# NLP and GridSearch

This section will demonstrate how data was cleaned (tokenized, lemmatized, etc) and how the best model is chosen. The models tested here are Logistic Regression and Multinomial Naive Bayes, along with testing to compare performance between using CountVectorizer and TFIDFVectorizer on this dataset. 

In [1]:
import pandas as pd
import numpy as np 

from sklearn.model_selection import train_test_split
from sklearn.feature_extraction import stop_words
from sklearn.feature_extraction.text import CountVectorizer, TfidfVectorizer
from bs4 import BeautifulSoup
from nltk.stem import WordNetLemmatizer


### Train/Test Split

In [2]:
df = pd.read_csv("./datasets/combined_raw.csv")

In [5]:
df["abusive_relationship"].value_counts(normalize = True)

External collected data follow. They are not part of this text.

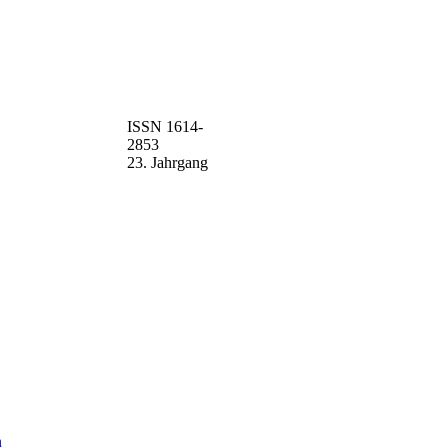
ISSN 1614-
2853
23. Jahrgang
n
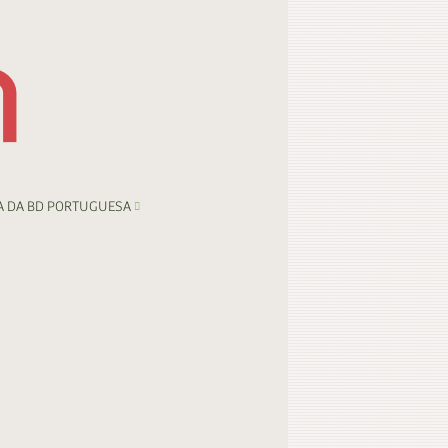
A DA BD PORTUGUESA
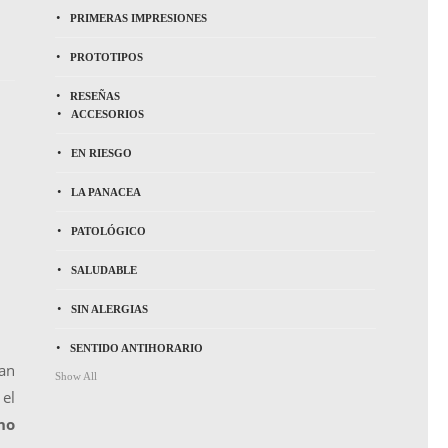
PRIMERAS IMPRESIONES
PROTOTIPOS
RESEÑAS
ACCESORIOS
EN RIESGO
LA PANACEA
PATOLÓGICO
SALUDABLE
SIN ALERGIAS
SENTIDO ANTIHORARIO
tan
Show All
el
no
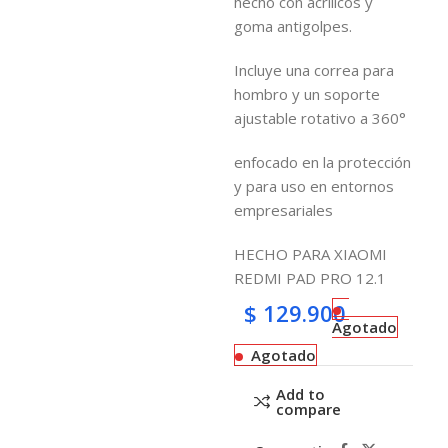
hecho con acrílicos y
goma antigolpes.
Incluye una correa para
hombro y un soporte
ajustable rotativo a 360°
enfocado en la protección
y para uso en entornos
empresariales
HECHO PARA XIAOMI
REDMI PAD PRO 12.1
$
129.900
Agotado
Agotado
Add to
compare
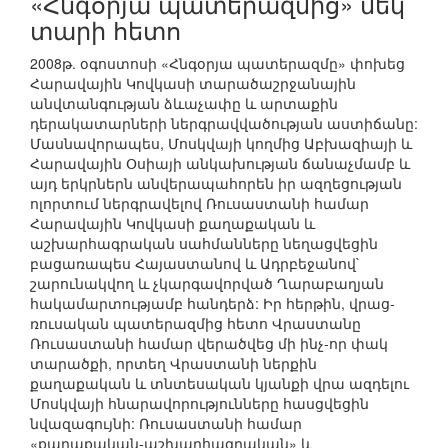
«Հնգօրյա պատերազմից» մեկ
տարի հետո
2008թ. օգոստոսի «Հնգօրյա պատերազմը» փոխեց
Հարավային Կովկասի տարածաշրջանային
անվտանգության ձևաչափը և արտաքին
դերակատարների ներգրավվածության աստիճանը:
Մասնավորապես, Մոսկվայի կողմից Աբխազիայի և
Հարավային Օսիայի անկախության ճանաչմամբ և
այդ երկրներն անվերապահորեն իր ազղեցության
ոլորտում ներգրավելով Ռուսաստանի համար
Հարավային Կովկասի քաղաքական և
աշխարհագրական սահմանները նեղացվեցին
բացառապես Հայաստանով և Ադրբեջանով`
շարունակվող և չկարգավորված Ղարաբաղյան
հակամարտությամբ հանդերձ: Իր հերթին, վրաց-
ռուսական պատերազմից հետո Վրաստանը
Ռուսաստանի համար վերածվեց մի ինչ-որ փակ
տարածքի, որտեղ Վրաստանի ներքին
քաղաքական և տնտեսական կյանքի վրա ազդելու
Մոսկվայի հնարավորությունները հասցվեցին
նվազագույնի: Ռուսաստանի համար
«քաղաքական-աշխարհագրական» և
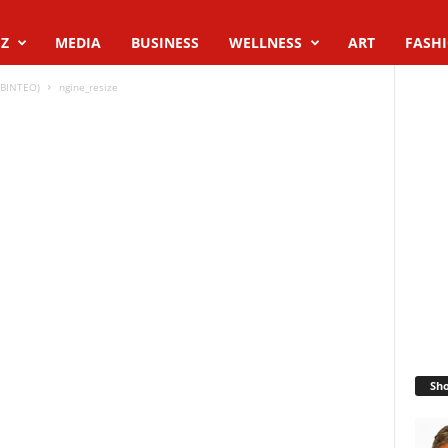
Z
MEDIA
BUSINESS
WELLNESS
ART
FASH
(ΒΙΝΤΕΟ)
ngine_resize
Sh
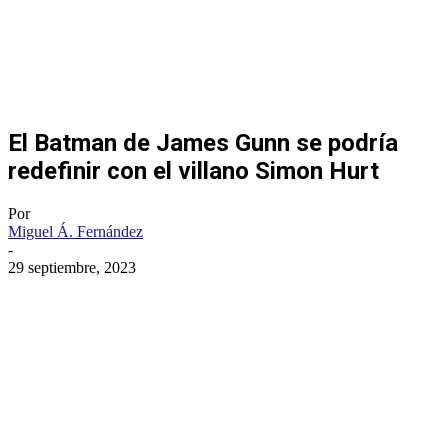
El Batman de James Gunn se podría
redefinir con el villano Simon Hurt
Por
Miguel Á. Fernández
-
29 septiembre, 2023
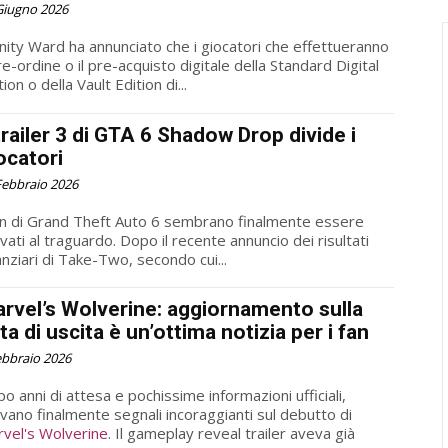
Giugno 2026
inity Ward ha annunciato che i giocatori che effettueranno
pre-ordine o il pre-acquisto digitale della Standard Digital
tion o della Vault Edition di...
 trailer 3 di GTA 6 Shadow Drop divide i
ocatori
Febbraio 2026
an di Grand Theft Auto 6 sembrano finalmente essere
ivati al traguardo. Dopo il recente annuncio dei risultati
anziari di Take-Two, secondo cui...
rvel’s Wolverine: aggiornamento sulla
ta di uscita è un’ottima notizia per i fan
ebbraio 2026
o anni di attesa e pochissime informazioni ufficiali,
ivano finalmente segnali incoraggianti sul debutto di
vel's Wolverine
. Il gameplay reveal trailer aveva già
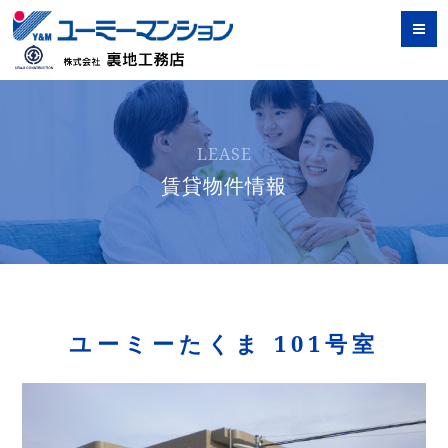
LEASE
賃貸物件情報
ユーミーたくま 101号室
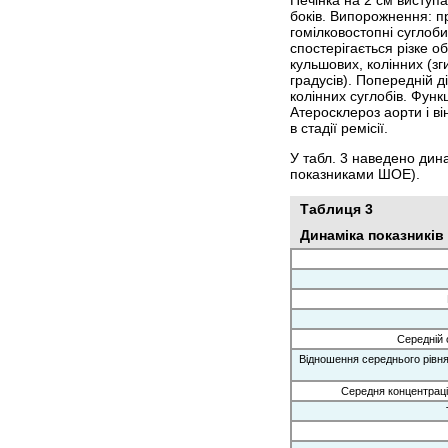
боків. Випорожнення: пр
гомілковостопні суглоби
спостерігається різке о
кульшових, колінних (зг
градусів). Попередній ді
колінних суглобів. Функ
Атеросклероз аорти і в
в стадії ремісії.
У табл. 3 наведено дина
показниками ШОЕ).
Таблиця 3
Динаміка показників
Середній 
Відношення середнього рівня
Середня концентрація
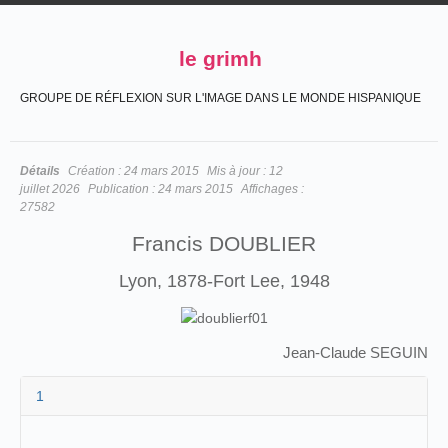
le grimh
GROUPE DE RÉFLEXION SUR L'IMAGE DANS LE MONDE HISPANIQUE
Détails
Création :
24 mars 2015
Mis à jour :
12
juillet 2026
Publication :
24 mars 2015
Affichages :
27582
Francis DOUBLIER
Lyon, 1878-Fort Lee, 1948
Jean-Claude SEGUIN
1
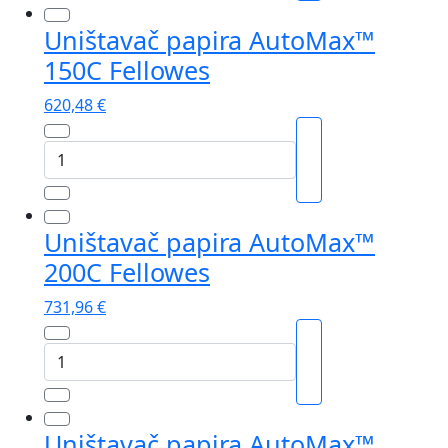
100M
Uništavač papira AutoMax™
Fellowes
150C Fellowes
količina
620,48
€
Uništavač
papira
AutoMax™
150C
Uništavač papira AutoMax™
Fellowes
200C Fellowes
količina
731,96
€
Uništavač
papira
AutoMax™
200C
Uništavač papira AutoMax™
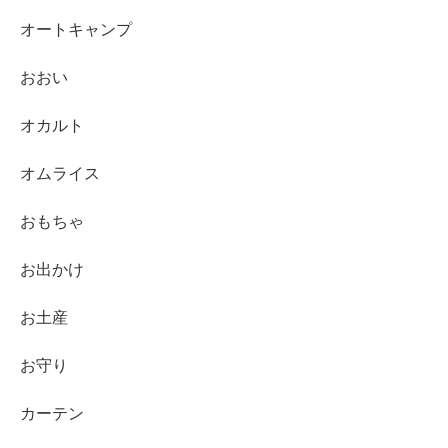
オートキャンプ
おおい
オカルト
オムライス
おもちゃ
お出かけ
お土産
お守り
カーテン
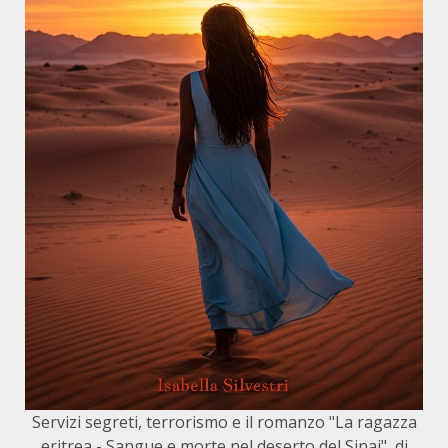
Servizi segreti, terrorismo e il romanzo "La ragazza
eritrea - Sangue e morte nel deserto del Sinai", di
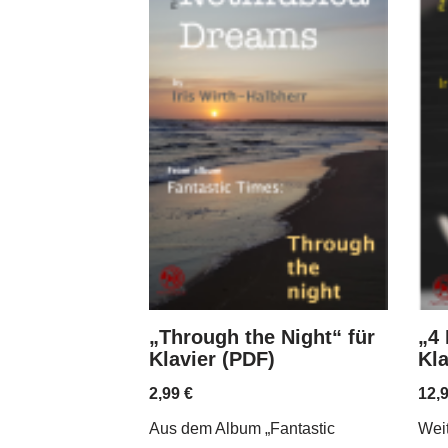
„Through the Night“ für
„4
Klavier (PDF)
Kla
2,99
€
12,
Aus dem Album „Fantastic
Weit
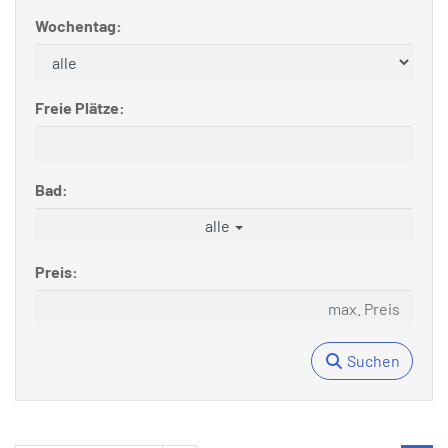
Wochentag:
Freie Plätze:
Bad:
alle
Preis:
Suchen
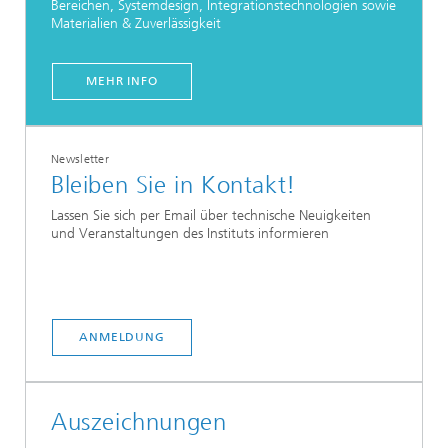
Bereichen, Systemdesign, Integrationstechnologien sowie
Materialien & Zuverlässigkeit
MEHR INFO
Newsletter
Bleiben Sie in Kontakt!
Lassen Sie sich per Email über technische Neuigkeiten
und Veranstaltungen des Instituts informieren
ANMELDUNG
Auszeichnungen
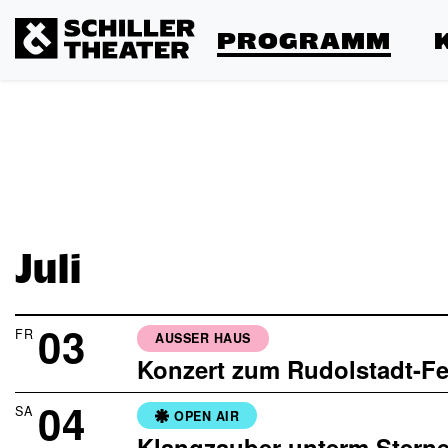
PROGRAMM
Juli
03
FR
AUSSER HAUS
Konzert zum Rudolstadt-Fe
04
SA
OPEN AIR
Klangzauber unterm Sterne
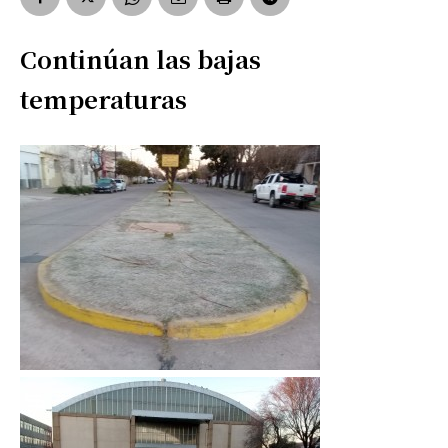
Continúan las bajas
temperaturas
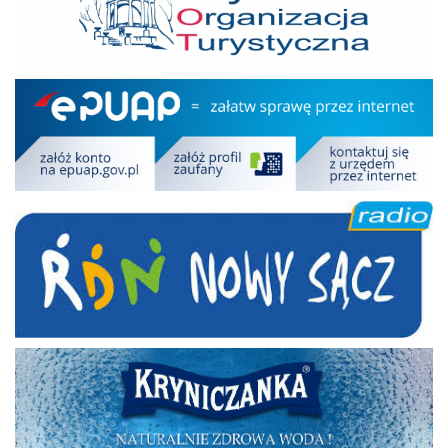
Epuap
RDN
Kryniczanka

# close to equal distribution of abusive relationship occurrences, no need to stratify

0    0.534749
1    0.465251
Name: abusive_relationship, dtype: float64

In [6]:
X = df[["title", "selftext"]]

y = df["abusive_relationship"]

X_train, X_test, y_train, y_test = train_test_split(X, y, random_state = 42, test_size = 0.3)

### "Cleaning" 

Many reddit posts can have special characters and emojis, along with some links. These are two very text-heavy subreddits, so there should not be much pollution by external links or images, however to remove links that may be present I will target strings that contain "www." or "https:" and remove only those elements, but keep the rest of the string if anything else remains. The data will also be lemmatized at this stage.